*TASK REQUIREMENTS:* Each record below needs to be written out exactly as it appears.

*THE RECORDS:*

=== Section Start ===

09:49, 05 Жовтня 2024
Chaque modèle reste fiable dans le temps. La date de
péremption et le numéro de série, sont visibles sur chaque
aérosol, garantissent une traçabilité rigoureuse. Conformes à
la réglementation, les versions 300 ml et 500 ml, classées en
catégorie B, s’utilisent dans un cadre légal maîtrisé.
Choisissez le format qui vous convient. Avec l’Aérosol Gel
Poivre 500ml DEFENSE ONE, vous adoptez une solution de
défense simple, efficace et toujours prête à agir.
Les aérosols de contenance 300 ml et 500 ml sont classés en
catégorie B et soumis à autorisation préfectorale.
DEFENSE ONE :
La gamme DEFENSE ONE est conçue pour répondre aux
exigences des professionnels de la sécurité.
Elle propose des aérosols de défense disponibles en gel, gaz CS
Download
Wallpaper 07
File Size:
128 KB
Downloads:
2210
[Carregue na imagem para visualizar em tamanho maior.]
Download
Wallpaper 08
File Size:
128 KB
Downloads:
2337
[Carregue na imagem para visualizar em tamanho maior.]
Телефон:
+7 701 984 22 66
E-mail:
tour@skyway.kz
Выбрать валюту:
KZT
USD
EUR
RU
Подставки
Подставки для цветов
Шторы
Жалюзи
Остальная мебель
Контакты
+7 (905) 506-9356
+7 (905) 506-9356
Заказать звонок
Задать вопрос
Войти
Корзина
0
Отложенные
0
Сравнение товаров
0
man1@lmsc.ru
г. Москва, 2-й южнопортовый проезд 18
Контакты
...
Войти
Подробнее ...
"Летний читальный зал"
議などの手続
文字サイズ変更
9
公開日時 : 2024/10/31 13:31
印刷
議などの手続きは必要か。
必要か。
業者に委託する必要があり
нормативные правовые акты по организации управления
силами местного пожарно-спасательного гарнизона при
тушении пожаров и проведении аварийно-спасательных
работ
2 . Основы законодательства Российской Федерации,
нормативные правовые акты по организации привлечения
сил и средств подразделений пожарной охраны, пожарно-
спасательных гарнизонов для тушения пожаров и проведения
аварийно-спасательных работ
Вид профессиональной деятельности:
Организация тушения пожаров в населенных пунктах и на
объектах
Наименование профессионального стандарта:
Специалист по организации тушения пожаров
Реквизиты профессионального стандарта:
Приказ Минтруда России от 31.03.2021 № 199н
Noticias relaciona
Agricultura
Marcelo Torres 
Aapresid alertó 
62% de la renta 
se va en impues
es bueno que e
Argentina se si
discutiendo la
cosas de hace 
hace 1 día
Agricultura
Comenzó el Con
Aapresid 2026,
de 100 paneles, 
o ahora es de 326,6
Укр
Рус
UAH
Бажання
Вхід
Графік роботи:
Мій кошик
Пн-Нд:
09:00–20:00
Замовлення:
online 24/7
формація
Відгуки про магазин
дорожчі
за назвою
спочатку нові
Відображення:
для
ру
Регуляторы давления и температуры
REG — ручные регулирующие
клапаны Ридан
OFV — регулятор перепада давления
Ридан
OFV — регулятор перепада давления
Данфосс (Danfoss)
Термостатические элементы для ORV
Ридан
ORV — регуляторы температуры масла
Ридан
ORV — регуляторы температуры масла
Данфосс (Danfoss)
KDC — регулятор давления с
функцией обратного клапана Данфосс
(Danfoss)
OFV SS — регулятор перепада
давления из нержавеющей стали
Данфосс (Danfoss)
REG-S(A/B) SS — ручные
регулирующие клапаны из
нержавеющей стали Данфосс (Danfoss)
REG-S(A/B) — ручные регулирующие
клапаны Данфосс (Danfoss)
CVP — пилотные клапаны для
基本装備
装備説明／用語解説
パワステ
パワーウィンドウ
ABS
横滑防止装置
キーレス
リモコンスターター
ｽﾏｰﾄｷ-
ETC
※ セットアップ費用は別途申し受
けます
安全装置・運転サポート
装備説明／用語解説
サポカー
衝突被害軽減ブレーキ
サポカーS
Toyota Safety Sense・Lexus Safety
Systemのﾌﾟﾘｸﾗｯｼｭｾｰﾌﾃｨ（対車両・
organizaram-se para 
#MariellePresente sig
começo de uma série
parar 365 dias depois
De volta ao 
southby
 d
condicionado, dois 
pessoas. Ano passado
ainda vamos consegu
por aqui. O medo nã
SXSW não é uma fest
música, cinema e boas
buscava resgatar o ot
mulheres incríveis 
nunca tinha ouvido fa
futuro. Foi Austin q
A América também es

=== Section End ===

*EXERCISE RESULT:*
09:49, 05 Жовтня 2024
Chaque modèle reste fiable dans le temps. La date de
péremption et le numéro de série, sont visibles sur chaque
aérosol, garantissent une traçabilité rigoureuse. Conformes à
la réglementation, les versions 300 ml et 500 ml, classées en
catégorie B, s’utilisent dans un cadre légal maîtrisé.
Choisissez le format qui vous convient. Avec l’Aérosol Gel
Poivre 500ml DEFENSE ONE, vous adoptez une solution de
défense simple, efficace et toujours prête à agir.
Les aérosols de contenance 300 ml et 500 ml sont classés en
catégorie B et soumis à autorisation préfectorale.
DEFENSE ONE :
La gamme DEFENSE ONE est conçue pour répondre aux
exigences des professionnels de la sécurité.
Elle propose des aérosols de défense disponibles en gel, gaz CS
Download
Wallpaper 07
File Size:
128 KB
Downloads:
2210
[Carregue na imagem para visualizar em tamanho maior.]
Download
Wallpaper 08
File Size:
128 KB
Downloads:
2337
[Carregue na imagem para visualizar em tamanho maior.]
Телефон:
+7 701 984 22 66
E-mail:
tour@skyway.kz
Выбрать валюту:
KZT
USD
EUR
RU
Подставки
Подставки для цветов
Шторы
Жалюзи
Остальная мебель
Контакты
+7 (905) 506-9356
+7 (905) 506-9356
Заказать звонок
Задать вопрос
Войти
Корзина
0
Отложенные
0
Сравнение товаров
0
man1@lmsc.ru
г. Москва, 2-й южнопортовый проезд 18
Контакты
...
Войти
Подробнее ...
"Летний читальный зал"
議などの手続
文字サイズ変更
9
公開日時 : 2024/10/31 13:31
印刷
議などの手続きは必要か。
必要か。
業者に委託する必要があり
нормативные правовые акты по организации управления
силами местного пожарно-спасательного гарнизона при
тушении пожаров и проведении аварийно-спасательных
работ
2 . Основы законодательства Российской Федерации,
нормативные правовые акты по организации привлечения
сил и средств подразделений пожарной охраны, пожарно-
спасательных гарнизонов для тушения пожаров и проведения
аварийно-спасательных работ
Вид профессиональной деятельности:
Организация тушения пожаров в населенных пунктах и на
объектах
Наименование профессионального стандарта:
Специалист по организации тушения пожаров
Реквизиты профессионального стандарта:
Приказ Минтруда России от 31.03.2021 № 199н
Noticias relaciona
Agricultura
Marcelo Torres 
Aapresid alertó 
62% de la renta 
se va en impues
es bueno que e
Argentina se si
discutiendo la
cosas de hace 
hace 1 día
Agricultura
Comenzó el Con
Aapresid 2026,
de 100 paneles, 
o ahora es de 326,6
Укр
Рус
UAH
Бажання
Вхід
Графік роботи:
Мій кошик
Пн-Нд:
09:00–20:00
Замовлення:
online 24/7
формація
Відгуки про магазин
дорожчі
за назвою
спочатку нові
Відображення:
для
ру
Регуляторы давления и температуры
REG — ручные регулирующие
клапаны Ридан
OFV — регулятор перепада давления
Ридан
OFV — регулятор перепада давления
Данфосс (Danfoss)
Термостатические элементы для ORV
Ридан
ORV — регуляторы температуры масла
Ридан
ORV — регуляторы температуры масла
Данфосс (Danfoss)
KDC — регулятор давления с
функцией обратного клапана Данфосс
(Danfoss)
OFV SS — регулятор перепада
давления из нержавеющей стали
Данфосс (Danfoss)
REG-S(A/B) SS — ручные
регулирующие клапаны из
нержавеющей стали Данфосс (Danfoss)
REG-S(A/B) — ручные регулирующие
клапаны Данфосс (Danfoss)
CVP — пилотные клапаны для
基本装備
装備説明／用語解説
パワステ
パワーウィンドウ
ABS
横滑防止装置
キーレス
リモコンスターター
ｽﾏｰﾄｷ-
ETC
※ セットアップ費用は別途申し受
けます
安全装置・運転サポート
装備説明／用語解説
サポカー
衝突被害軽減ブレーキ
サポカーS
Toyota Safety Sense・Lexus Safety
Systemのﾌﾟﾘｸﾗｯｼｭｾｰﾌﾃｨ（対車両・
organizaram-se para 
#MariellePresente sig
começo de uma série
parar 365 dias depois
De volta ao 
southby
 d
condicionado, dois 
pessoas. Ano passado
ainda vamos consegu
por aqui. O medo nã
SXSW não é uma fest
música, cinema e boas
buscava resgatar o ot
mulheres incríveis 
nunca tinha ouvido fa
futuro. Foi Austin q
A América também es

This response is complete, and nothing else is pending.